--- Supplied material ---

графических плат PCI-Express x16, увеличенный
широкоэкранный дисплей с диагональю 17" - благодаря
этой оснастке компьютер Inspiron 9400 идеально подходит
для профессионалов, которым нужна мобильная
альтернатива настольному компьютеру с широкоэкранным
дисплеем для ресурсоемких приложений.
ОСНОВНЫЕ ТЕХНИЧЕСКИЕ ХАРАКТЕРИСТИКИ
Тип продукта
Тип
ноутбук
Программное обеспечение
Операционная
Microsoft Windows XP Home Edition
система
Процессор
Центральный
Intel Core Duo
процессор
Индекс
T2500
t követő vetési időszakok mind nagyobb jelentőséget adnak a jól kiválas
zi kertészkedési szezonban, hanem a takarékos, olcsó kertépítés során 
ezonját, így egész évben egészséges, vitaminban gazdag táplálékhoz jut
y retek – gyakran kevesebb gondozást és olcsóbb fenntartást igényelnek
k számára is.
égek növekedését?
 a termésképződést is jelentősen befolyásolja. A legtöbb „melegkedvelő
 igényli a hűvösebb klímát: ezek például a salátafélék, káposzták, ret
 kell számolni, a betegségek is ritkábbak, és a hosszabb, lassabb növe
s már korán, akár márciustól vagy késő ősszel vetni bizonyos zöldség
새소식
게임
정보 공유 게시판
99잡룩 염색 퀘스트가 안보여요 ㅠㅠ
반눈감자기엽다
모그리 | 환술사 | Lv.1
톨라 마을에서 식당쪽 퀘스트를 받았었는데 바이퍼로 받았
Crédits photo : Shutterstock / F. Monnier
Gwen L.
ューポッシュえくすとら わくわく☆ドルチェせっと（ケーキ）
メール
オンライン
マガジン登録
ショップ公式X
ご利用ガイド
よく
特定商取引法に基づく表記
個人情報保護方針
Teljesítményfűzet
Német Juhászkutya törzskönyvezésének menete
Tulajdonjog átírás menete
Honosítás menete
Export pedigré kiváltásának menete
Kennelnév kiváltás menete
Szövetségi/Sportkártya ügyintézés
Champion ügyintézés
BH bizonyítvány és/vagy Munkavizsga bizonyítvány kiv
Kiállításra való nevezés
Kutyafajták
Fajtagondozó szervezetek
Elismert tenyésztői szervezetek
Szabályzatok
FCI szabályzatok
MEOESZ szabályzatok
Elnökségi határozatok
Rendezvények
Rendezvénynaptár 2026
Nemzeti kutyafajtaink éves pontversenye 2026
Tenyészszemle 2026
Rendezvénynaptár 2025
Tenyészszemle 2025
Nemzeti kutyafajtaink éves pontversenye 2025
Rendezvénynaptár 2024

---

Give the listing again in full, with every line intact.

графических плат PCI-Express x16, увеличенный
широкоэкранный дисплей с диагональю 17" - благодаря
этой оснастке компьютер Inspiron 9400 идеально подходит
для профессионалов, которым нужна мобильная
альтернатива настольному компьютеру с широкоэкранным
дисплеем для ресурсоемких приложений.
ОСНОВНЫЕ ТЕХНИЧЕСКИЕ ХАРАКТЕРИСТИКИ
Тип продукта
Тип
ноутбук
Программное обеспечение
Операционная
Microsoft Windows XP Home Edition
система
Процессор
Центральный
Intel Core Duo
процессор
Индекс
T2500
t követő vetési időszakok mind nagyobb jelentőséget adnak a jól kiválas
zi kertészkedési szezonban, hanem a takarékos, olcsó kertépítés során 
ezonját, így egész évben egészséges, vitaminban gazdag táplálékhoz jut
y retek – gyakran kevesebb gondozást és olcsóbb fenntartást igényelnek
k számára is.
égek növekedését?
 a termésképződést is jelentősen befolyásolja. A legtöbb „melegkedvelő
 igényli a hűvösebb klímát: ezek például a salátafélék, káposzták, ret
 kell számolni, a betegségek is ritkábbak, és a hosszabb, lassabb növe
s már korán, akár márciustól vagy késő ősszel vetni bizonyos zöldség
새소식
게임
정보 공유 게시판
99잡룩 염색 퀘스트가 안보여요 ㅠㅠ
반눈감자기엽다
모그리 | 환술사 | Lv.1
톨라 마을에서 식당쪽 퀘스트를 받았었는데 바이퍼로 받았
Crédits photo : Shutterstock / F. Monnier
Gwen L.
ューポッシュえくすとら わくわく☆ドルチェせっと（ケーキ）
メール
オンライン
マガジン登録
ショップ公式X
ご利用ガイド
よく
特定商取引法に基づく表記
個人情報保護方針
Teljesítményfűzet
Német Juhászkutya törzskönyvezésének menete
Tulajdonjog átírás menete
Honosítás menete
Export pedigré kiváltásának menete
Kennelnév kiváltás menete
Szövetségi/Sportkártya ügyintézés
Champion ügyintézés
BH bizonyítvány és/vagy Munkavizsga bizonyítvány kiv
Kiállításra való nevezés
Kutyafajták
Fajtagondozó szervezetek
Elismert tenyésztői szervezetek
Szabályzatok
FCI szabályzatok
MEOESZ szabályzatok
Elnökségi határozatok
Rendezvények
Rendezvénynaptár 2026
Nemzeti kutyafajtaink éves pontversenye 2026
Tenyészszemle 2026
Rendezvénynaptár 2025
Tenyészszemle 2025
Nemzeti kutyafajtaink éves pontversenye 2025
Rendezvénynaptár 2024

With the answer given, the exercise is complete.